7. Tools and Techniques for Implementing Cloud Computing
Implementing cloud solutions involves specific modern technologies:
A. Containerization (Docker)
Unlike VMs, containers share the host machine's OS kernel but isolate the application processes. They are lighter and faster than VMs.
- Tool: Docker.
B. Orchestration (Kubernetes)
When running hundreds of containers, you need a system to manage them (start, stop, scale, heal).
- Tool: Kubernetes (K8s).
C. Infrastructure as Code (IaC)
Managing and provisioning computer data centers through machine-readable definition files, rather than physical hardware configuration or interactive configuration tools.
- Tools: Terraform, Ansible, AWS CloudFormation.
D. DevOps (CI/CD)
Techniques for continuous integration and continuous delivery of code to the cloud.
- Tools: Jenkins, GitLab CI, Azure DevOps.
8. Job Roles and Skillset for Cloud Computing
As cloud adoption grows, specific roles have emerged in the IT industry.
Job Roles:
- Cloud Architect: Designs the overall cloud strategy and infrastructure structure.
- Cloud Engineer: Responsible for the implementation, maintenance, and support of cloud services.
- DevOps Engineer: Bridges the gap between development and operations, focusing on automation and CI/CD.
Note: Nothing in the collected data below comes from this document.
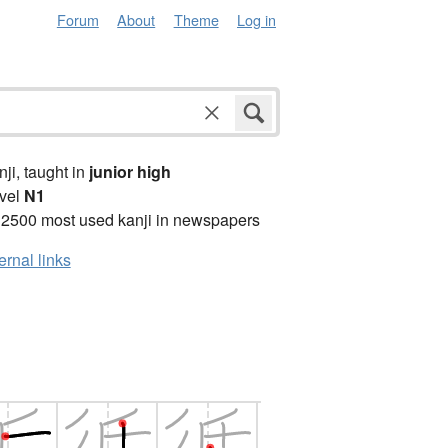
Forum
About
Theme
Log in
anji, taught in
junior high
vel
N1
 2500 most used kanji in newspapers
ernal links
- Cloud Security Specialist: Ensures the security of data and compliance with regulations in the cloud.
Required Skillsets:
- Cloud Platforms: Deep knowledge of at least one major provider (AWS, Azure, or GCP).
- Operating Systems: Strong proficiency in Linux (command line).
- Networking: Understanding of DNS, TCP/IP, VPNs, Firewalls, and Load Balancers.
- Programming: Python, Go, or Node.js for scripting and automation.
- Database Skills: SQL and NoSQL database management.
- Security: IAM (Identity and Access Management), encryption standards.